Isso traduz-se em quê?
Cantamos
o Magnificat, o cântico de Maria. O
que quer dizer: “A minha alma glorifica o Senhor, o meu espírito se alegra em
Deus meu Salvador. Ele recorda-nos o seu amor, a promessa feita a nossos pais,
a Abraão e à sua descendência para sempre”?

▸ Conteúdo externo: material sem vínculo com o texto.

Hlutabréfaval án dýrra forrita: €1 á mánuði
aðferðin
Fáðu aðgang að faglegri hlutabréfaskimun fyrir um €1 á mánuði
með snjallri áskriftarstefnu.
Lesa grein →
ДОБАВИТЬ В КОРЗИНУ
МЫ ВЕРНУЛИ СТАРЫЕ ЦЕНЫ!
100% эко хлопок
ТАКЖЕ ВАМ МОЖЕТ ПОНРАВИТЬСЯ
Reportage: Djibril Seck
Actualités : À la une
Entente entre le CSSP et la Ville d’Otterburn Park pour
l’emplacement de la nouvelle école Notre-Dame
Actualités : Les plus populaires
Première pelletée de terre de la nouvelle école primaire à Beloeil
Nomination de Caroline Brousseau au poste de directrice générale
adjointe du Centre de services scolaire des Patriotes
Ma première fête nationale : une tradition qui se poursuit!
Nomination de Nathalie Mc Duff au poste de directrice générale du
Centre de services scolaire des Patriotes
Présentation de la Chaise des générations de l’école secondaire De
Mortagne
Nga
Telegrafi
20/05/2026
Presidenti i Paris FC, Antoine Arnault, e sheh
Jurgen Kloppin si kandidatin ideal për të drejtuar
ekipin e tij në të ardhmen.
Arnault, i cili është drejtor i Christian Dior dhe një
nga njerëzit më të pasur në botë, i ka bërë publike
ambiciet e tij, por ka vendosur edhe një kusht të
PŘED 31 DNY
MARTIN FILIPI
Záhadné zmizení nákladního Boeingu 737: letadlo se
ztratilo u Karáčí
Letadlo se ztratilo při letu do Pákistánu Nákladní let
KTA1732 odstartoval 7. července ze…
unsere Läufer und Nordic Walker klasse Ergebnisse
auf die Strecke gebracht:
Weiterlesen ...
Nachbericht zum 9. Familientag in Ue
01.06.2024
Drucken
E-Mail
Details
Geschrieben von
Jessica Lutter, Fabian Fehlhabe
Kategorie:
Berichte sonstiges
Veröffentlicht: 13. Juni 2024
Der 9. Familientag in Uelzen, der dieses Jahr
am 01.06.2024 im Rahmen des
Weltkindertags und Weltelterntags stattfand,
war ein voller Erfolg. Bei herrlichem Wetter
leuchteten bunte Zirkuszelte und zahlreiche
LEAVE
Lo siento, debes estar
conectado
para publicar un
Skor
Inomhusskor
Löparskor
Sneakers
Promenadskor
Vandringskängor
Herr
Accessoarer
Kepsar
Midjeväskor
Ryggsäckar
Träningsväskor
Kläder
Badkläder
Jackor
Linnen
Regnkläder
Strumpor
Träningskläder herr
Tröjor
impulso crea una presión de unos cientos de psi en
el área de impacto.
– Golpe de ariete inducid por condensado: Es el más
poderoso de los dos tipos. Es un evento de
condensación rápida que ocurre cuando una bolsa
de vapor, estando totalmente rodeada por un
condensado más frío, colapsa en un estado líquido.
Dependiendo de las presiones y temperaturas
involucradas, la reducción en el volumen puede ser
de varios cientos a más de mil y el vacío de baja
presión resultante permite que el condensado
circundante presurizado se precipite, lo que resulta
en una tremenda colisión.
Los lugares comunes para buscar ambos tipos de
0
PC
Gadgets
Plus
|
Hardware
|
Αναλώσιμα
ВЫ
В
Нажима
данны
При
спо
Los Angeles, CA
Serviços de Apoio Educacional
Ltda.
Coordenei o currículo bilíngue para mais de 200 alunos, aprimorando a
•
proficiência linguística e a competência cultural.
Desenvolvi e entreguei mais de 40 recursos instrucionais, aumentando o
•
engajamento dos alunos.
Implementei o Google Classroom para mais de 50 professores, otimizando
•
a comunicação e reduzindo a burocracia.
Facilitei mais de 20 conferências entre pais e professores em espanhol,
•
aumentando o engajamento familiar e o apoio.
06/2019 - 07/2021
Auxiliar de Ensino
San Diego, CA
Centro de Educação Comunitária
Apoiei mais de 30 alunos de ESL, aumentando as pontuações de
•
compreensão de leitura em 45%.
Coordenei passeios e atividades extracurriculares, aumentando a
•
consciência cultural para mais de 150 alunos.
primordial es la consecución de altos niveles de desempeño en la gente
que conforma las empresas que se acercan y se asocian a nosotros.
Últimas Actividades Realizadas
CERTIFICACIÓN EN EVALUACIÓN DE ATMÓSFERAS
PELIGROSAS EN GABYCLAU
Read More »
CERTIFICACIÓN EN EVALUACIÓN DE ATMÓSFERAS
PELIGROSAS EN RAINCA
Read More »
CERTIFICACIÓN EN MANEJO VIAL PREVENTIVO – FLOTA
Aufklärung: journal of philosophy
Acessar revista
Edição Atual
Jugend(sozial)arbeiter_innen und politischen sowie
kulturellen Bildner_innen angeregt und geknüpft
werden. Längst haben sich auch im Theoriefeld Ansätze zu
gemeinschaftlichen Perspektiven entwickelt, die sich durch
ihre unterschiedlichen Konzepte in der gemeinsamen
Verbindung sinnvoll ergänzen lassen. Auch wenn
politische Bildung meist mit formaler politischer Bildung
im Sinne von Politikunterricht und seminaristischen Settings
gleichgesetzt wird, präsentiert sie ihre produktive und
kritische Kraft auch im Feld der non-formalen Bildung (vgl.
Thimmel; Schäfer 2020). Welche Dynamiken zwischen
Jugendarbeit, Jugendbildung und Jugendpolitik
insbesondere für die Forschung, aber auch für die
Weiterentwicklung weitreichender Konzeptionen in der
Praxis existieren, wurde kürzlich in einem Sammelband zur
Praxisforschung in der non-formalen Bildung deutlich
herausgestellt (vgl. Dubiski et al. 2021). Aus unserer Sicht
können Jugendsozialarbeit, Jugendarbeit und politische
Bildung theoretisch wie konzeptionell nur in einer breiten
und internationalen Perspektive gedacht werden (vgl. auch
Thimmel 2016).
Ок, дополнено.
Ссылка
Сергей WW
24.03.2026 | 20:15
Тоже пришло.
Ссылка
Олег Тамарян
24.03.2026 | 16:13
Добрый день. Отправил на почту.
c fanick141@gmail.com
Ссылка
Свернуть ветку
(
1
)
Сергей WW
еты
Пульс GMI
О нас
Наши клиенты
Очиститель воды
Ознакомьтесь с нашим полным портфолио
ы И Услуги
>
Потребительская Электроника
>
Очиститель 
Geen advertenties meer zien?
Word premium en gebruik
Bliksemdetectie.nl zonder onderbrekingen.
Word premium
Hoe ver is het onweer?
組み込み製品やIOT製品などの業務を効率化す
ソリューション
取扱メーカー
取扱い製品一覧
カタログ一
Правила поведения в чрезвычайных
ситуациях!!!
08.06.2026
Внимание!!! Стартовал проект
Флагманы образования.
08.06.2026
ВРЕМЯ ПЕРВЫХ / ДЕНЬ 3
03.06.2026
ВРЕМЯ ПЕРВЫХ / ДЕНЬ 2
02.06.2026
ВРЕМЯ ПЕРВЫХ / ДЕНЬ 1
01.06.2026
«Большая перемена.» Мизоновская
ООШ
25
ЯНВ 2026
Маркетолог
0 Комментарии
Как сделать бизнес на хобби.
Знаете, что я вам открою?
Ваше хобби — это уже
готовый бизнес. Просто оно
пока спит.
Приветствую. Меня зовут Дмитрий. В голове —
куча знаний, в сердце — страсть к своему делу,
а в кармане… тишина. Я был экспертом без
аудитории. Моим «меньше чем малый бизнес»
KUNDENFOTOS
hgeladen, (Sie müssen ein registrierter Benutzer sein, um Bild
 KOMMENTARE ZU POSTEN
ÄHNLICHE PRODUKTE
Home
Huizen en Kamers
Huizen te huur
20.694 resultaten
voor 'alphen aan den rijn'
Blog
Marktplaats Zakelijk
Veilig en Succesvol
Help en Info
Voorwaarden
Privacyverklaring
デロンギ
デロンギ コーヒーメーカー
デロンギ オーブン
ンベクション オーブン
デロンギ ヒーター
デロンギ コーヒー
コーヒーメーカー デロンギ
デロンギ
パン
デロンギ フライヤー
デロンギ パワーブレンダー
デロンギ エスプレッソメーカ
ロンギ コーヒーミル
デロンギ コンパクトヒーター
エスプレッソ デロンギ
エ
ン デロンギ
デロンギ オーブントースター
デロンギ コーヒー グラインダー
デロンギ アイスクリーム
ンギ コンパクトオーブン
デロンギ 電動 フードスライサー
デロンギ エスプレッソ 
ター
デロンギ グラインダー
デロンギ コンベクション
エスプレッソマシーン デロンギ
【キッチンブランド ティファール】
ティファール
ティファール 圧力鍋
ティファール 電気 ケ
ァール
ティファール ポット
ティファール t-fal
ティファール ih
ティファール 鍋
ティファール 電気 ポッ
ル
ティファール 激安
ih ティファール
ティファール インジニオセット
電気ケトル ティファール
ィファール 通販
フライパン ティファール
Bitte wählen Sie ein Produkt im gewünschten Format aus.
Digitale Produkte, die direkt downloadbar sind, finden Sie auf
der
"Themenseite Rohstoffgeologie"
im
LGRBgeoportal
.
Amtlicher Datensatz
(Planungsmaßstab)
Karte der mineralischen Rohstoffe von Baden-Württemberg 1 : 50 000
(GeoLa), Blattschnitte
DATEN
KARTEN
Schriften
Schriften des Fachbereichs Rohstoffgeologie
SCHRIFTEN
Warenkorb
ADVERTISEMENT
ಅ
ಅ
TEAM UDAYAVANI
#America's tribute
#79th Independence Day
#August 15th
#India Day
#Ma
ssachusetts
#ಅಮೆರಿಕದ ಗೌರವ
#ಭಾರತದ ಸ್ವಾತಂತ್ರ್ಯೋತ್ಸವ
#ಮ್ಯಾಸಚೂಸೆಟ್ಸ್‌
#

De quem, de quê fala Maria? Porque é que, no dia de Ramos, a multidão diz
“Hossana, filho de David”? O que quer isso dizer? “Hossana” não é uma palavra
portuguesa… E quando dizemos “Cristo ressuscitou, aleluia”… porque dizemos
isso?
Somos,
portanto, obrigados a conhecer Cristo e conhecer a nossa fé. Os cristãos de
origem pagã ou de origem judaica são cristãos. Mas ambos estão
inter-relacionados com o próprio Evangelho. O problema actual não é o da
relação com os judeus, é o problema da fé dos cristãos.
Além
dos filmes, o programa d’a Judaica inclui ainda alguns debates e três sessões
especiais. A primeira, já esta quinta-feira, às 18h, sobre a Rede de Judiarias
de Portugal (com Jorge Patrão, Miriam Assor e Paulo Mendes Pinto); a segunda,
na sexta-feira, às 18h, sobre o escritor Richard Zimmler, que inclui a
curta-metragem O Espelho Lento e a
apresentação da reedição de A Sétima Porta.
A
última sessão especial decorre no sábado, às 15h, com uma homenagem a Jan
Karski. Judeu polaco, Karski integrou uma rede clandestina de oposição aos
nazis. Aos 28 anos, conseguiu infiltrar-se na máquina de extermínio nazi e veio
depois ao Ocidente contar aos líderes políticos o que vira. Está prometida a
presença de Ewa Wierzynska, directora do programa Jan Karski Missão Inacabada.
Sobre
a época da II Guerra Mundial e do Holocausto, será ainda exibido o documentário
O Último Voo de Petr Ginz, que relata a história de um rapaz que, aos 16 anos,
já tinha escrito cinco romances, vários contos e um diário sobre a ocupação
nazi de Praga, além de ter editado uma revista clandestina no gueto de
Theresienstadt e ter feito mais de 170 desenhos e pinturas. Petr Ginz morreu
nas câmaras de gás de Auschwitz.
Uma
excelente proposta para estes quatro dias lisboetas.